I first encountered this problem in 1968, when I was in college. We had just taken delivery on an IBM System/360 Model 91, which was the fastest general-purpose computer commercially available at the time.
I had been reading about the computer's architecture, and wrote a program that multiplied two 256x256 matrices in order to test my understanding. To my surprise, the program took several times as long to run as I expected. Not only that, but when I increased the matrix size to 257x257, the program ran faster — in fact, it was every bit as fast as I had expected.
After experimenting, I figured out the reason. Like most computers, even today, the processor was much faster than memory. Unlike modern computers, however, this one did not have a cache. Instead, it divided memory into 16 segments, and had hardware to allow data to be fetched from or stored in each segment in parallel with the others. Moreover, as it executed instructions, the processor looked ahead to see what memory locations it would need, and sent out commands to fetch the data from those locations far enough in advance to take the memory cycle time into account.
Programs often access memory sequentially: They look at location n, then n+1, and so on. Accordingly, memory locations were allocated in segments by putting 8 bytes in one segment, the next 8 bytes in the next segment, and so on. To figure out which segment contained a particular address, the hardware would discard the low-order three bits (i.e., divide by 8), then look at the next four bits (i.e., divide the quotient by 16 and look at the remainder).
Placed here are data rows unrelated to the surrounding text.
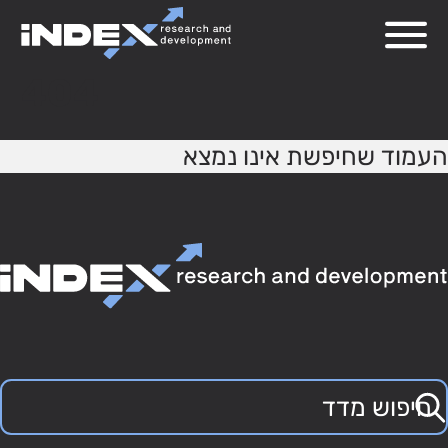
404
העמוד שחיפשת אינו נמצא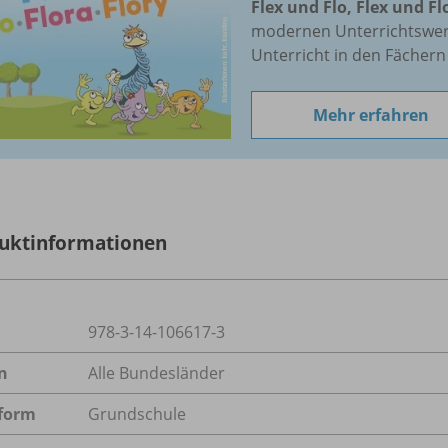
Flex und Flo, Flex und Fl
modernen Unterrichtswerk
Unterricht in den Fächer
Mehr erfahren
uktinformationen
978-3-14-106617-3
n
Alle Bundesländer
form
Grundschule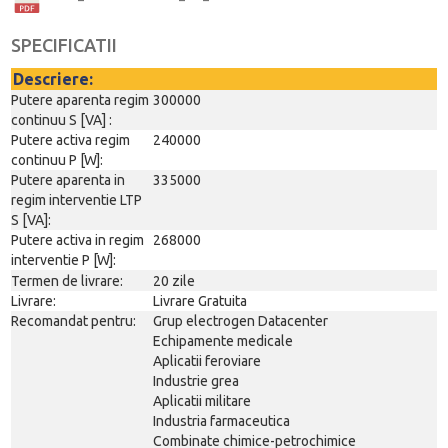
SPECIFICATII
Descriere:
Putere aparenta regim
300000
continuu S [VA] :
Putere activa regim
240000
continuu P [W]:
Putere aparenta in
335000
regim interventie LTP
S [VA]:
Putere activa in regim
268000
interventie P [W]:
Termen de livrare:
20 zile
Livrare:
Livrare Gratuita
Recomandat pentru:
Grup electrogen Datacenter
Echipamente medicale
Aplicatii feroviare
Industrie grea
Aplicatii militare
Industria farmaceutica
Combinate chimice-petrochimice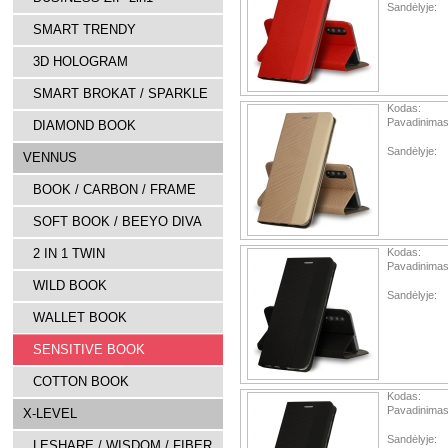
Sandėlyje:
SMART TRENDY
3D HOLOGRAM
SMART BROKAT / SPARKLE
Kodas:
Pavadinimas
DIAMOND BOOK
Sandėlyje:
VENNUS
BOOK / CARBON / FRAME
SOFT BOOK / BEEYO DIVA
2 IN 1 TWIN
Kodas:
Pavadinimas
WILD BOOK
Sandėlyje:
WALLET BOOK
SENSITIVE BOOK
COTTON BOOK
Kodas:
Pavadinimas
X-LEVEL
Sandėlyje:
LESHARE / WISDOM / FIBER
Multiplying two matrices involves looking at successive elements of a row of one matrix in parallel with elements of a column of the other matrix. If both matrices are stored in the same way, then either the rows or the columns of a 256x256-element matrix will have their consecutive elements 256 positions apart. By implication, these consecutive elements will all wind up in the same memory segment.
Accordingly, when my program fetched the matrix elements in order to multiply them, all of the elements that it fetched from one of those matrices were in the same memory segment. As a result, the machine had to wait for that one memory segment to cycle each time it processed a matrix element, and the program ran more slowly. When I changed the matrices to 257x257, the problem went away.
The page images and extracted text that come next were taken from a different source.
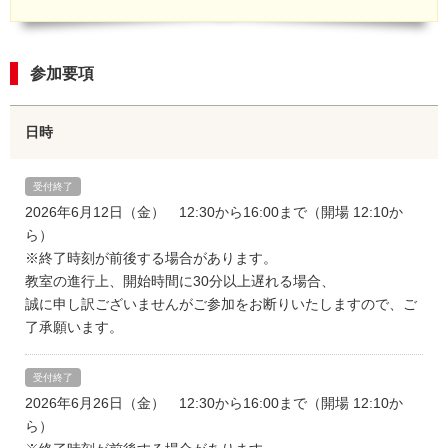
参加要項
日時
受付終了
2026年6月12日（金） 12:30から16:00まで（開場 12:10か
ら）
※終了時刻が前後する場合があります。
教室の進行上、開始時間に30分以上遅れる場合、
誠に申し訳ございませんがご参加をお断りいたしますので、ご
了承願います。
受付終了
2026年6月26日（金） 12:30から16:00まで（開場 12:10か
ら）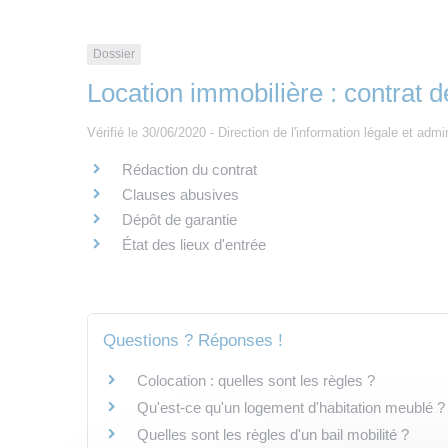
Dossier
Location immobilière : contrat de
Vérifié le 30/06/2020 - Direction de l'information légale et admi
Rédaction du contrat
Clauses abusives
Dépôt de garantie
État des lieux d'entrée
Questions ? Réponses !
Colocation : quelles sont les règles ?
Qu'est-ce qu'un logement d'habitation meublé ?
Quelles sont les règles d'un bail mobilité ?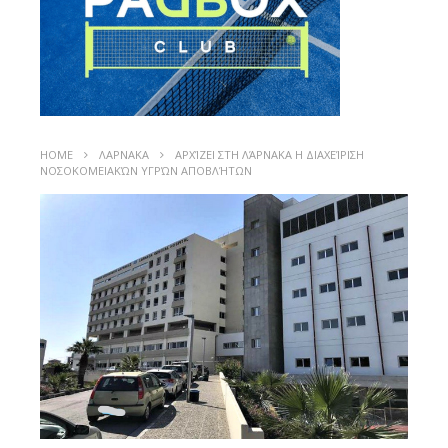
HOME
ΛΑΡΝΑΚΑ
ΑΡΧΊΖΕΙ ΣΤΗ ΛΆΡΝΑΚΑ Η ΔΙΑΧΕΊΡΙΣΗ
ΝΟΣΟΚΟΜΕΙΑΚΏΝ ΥΓΡΏΝ ΑΠΟΒΛΉΤΩΝ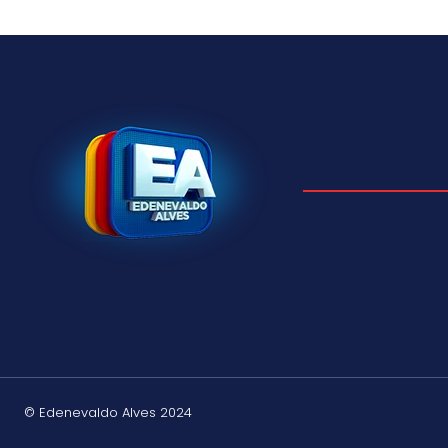
© Edenevaldo Alves 2024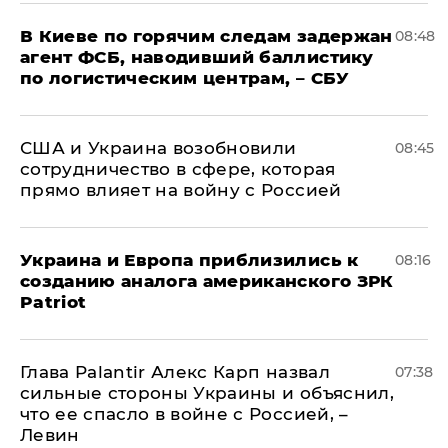
В Киеве по горячим следам задержан
08:48
агент ФСБ, наводивший баллистику
по логистическим центрам, – СБУ
США и Украина возобновили
08:45
сотрудничество в сфере, которая
прямо влияет на войну с Россией
Украина и Европа приблизились к
08:16
созданию аналога американского ЗРК
Patriot
Глава Palantir Алекс Карп назвал
07:38
сильные стороны Украины и объяснил,
что ее спасло в войне с Россией, –
Левин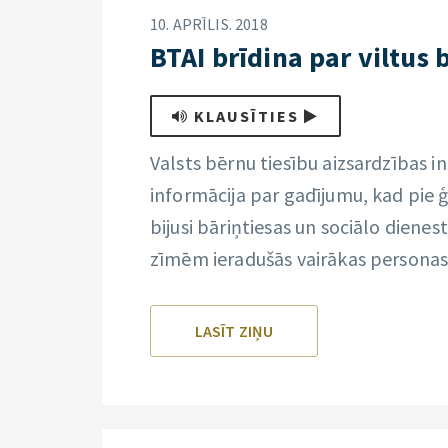
10. APRĪLIS. 2018
BTAI brīdina par viltus
KLAUSĪTIES
Valsts bērnu tiesību aizsardzības i
informācija par gadījumu, kad pie 
bijusi bāriņtiesas un sociālo dien
zīmēm ieradušās vairākas personas, 
LASĪT ZIŅU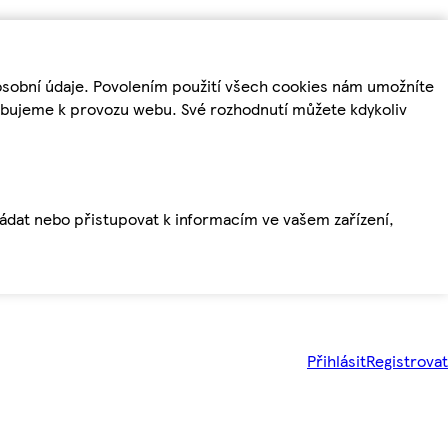
osobní údaje. Povolením použití všech cookies nám umožníte
řebujeme k provozu webu. Své rozhodnutí můžete kdykoliv
ládat nebo přistupovat k informacím ve vašem zařízení,
Přihlásit
Registrovat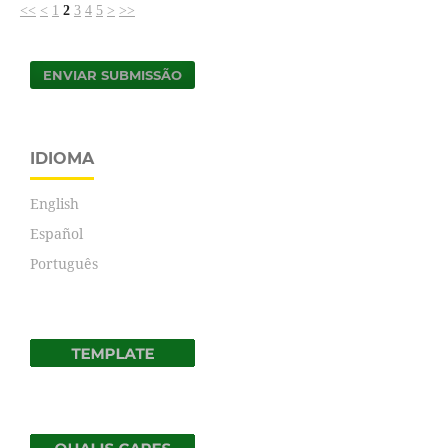
<<
<
1
2
3
4
5
>
>>
ENVIAR SUBMISSÃO
IDIOMA
English
Español
Português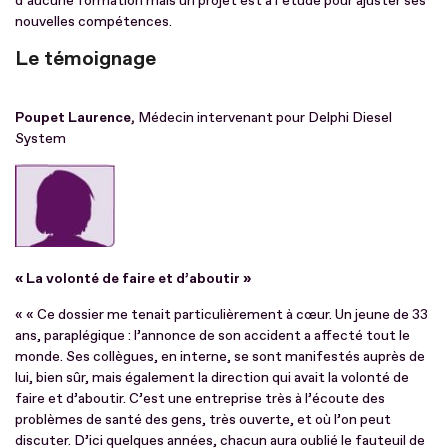
d’aucune formation mais un projet est à l’étude pour ajuster ses
nouvelles compétences.
Le témoignage
Poupet Laurence,
Médecin intervenant pour Delphi Diesel
System
« La volonté de faire et d’aboutir »
« « Ce dossier me tenait particulièrement à cœur. Un jeune de 33
ans, paraplégique : l’annonce de son accident a affecté tout le
monde. Ses collègues, en interne, se sont manifestés auprès de
lui, bien sûr, mais également la direction qui avait la volonté de
faire et d’aboutir. C’est une entreprise très à l’écoute des
problèmes de santé des gens, très ouverte, et où l’on peut
discuter. D’ici quelques années, chacun aura oublié le fauteuil de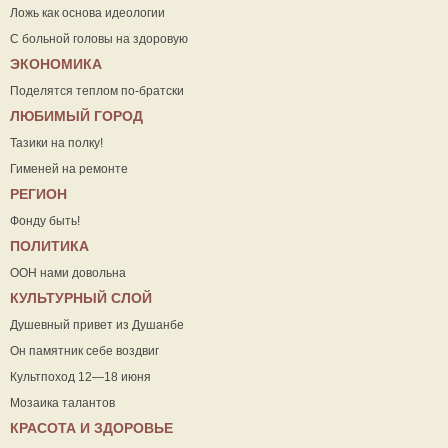
Ложь как основа идеологии
С больной головы на здоровую
ЭКОНОМИКА
Поделятся теплом по-братски
ЛЮБИМЫЙ ГОРОД
Тазики на полку!
Гименей на ремонте
РЕГИОН
Фонду быть!
ПОЛИТИКА
ООН нами довольна
КУЛЬТУРНЫЙ СЛОЙ
Душевный привет из Душанбе
Он памятник себе воздвиг
Культпоход 12—18 июня
Мозаика талантов
КРАСОТА И ЗДОРОВЬЕ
This example indicates a general problem. One of the more common ways of speeding up programs is to figure out what operations those programs do particularly often, and find fast ways of doing them. This strategy creates an artificial breakpoint: If what you're doing fits the definition of a common operation, it's much faster than if it doesn't. Such breakpoints encourage people to program in ways that stay within the definition of "common," causing system designers to spend even less time on the uncommon cases, and so on.
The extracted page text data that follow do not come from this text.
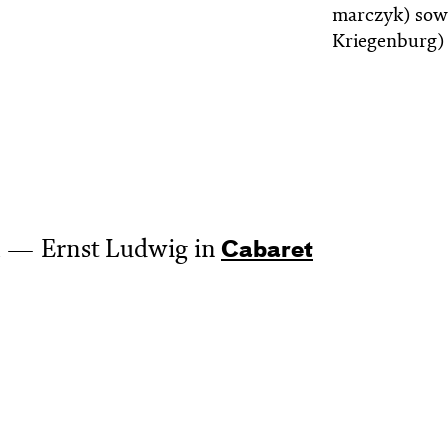
marc­zyk) sow
Kriegenburg) 
Ernst Ludwig in
Cabaret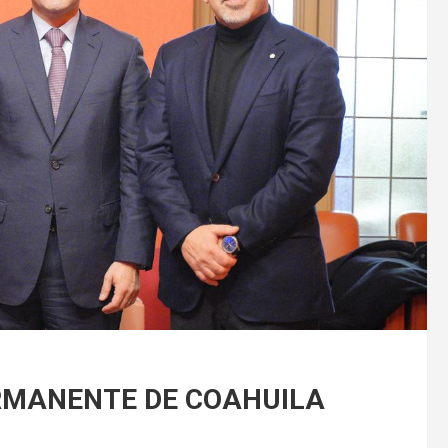
RMANENTE DE COAHUILA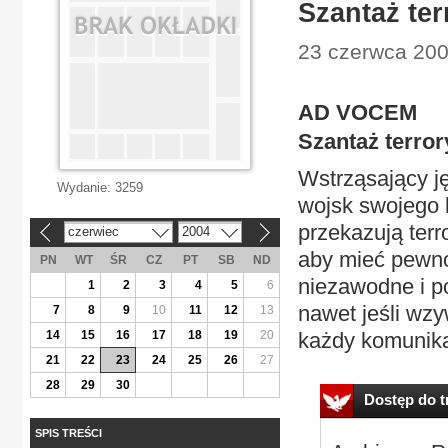
Szantaż te
23 czerwca 2004
AD VOCEM
Szantaż terro
Wstrząsający j
Wydanie:
3259
wojsk swojego k
przekazują terro
czerwiec
2004
«
»
aby mieć pewno
PN
WT
ŚR
CZ
PT
SB
ND
niezawodne i p
1
2
3
4
5
6
nawet jeśli wzy
7
8
9
10
11
12
13
14
15
16
17
18
19
20
każdy komunikat
21
22
23
24
25
26
27
28
29
30
Dostęp do tr
SPIS TREŚCI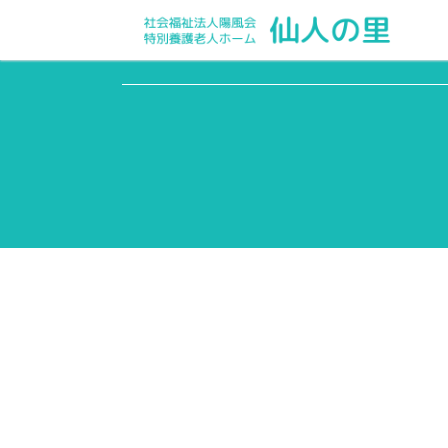
デイサービスセンター便り 33号 (令和６年5月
This phenomenon makes program performance harder to predict than it would be otherwise. Even if an algorithm runs in, say, linear time, you cannot blithely assume that doubling the size of the input will only double the program's execution time. It might be that the larger size exceeds a breakpoint, which in turn causes the program to run much more slowly than expected.
Such breakpoints and side effects are yet another reason that you should take the trouble to measure your programs if you care about how long they take to run.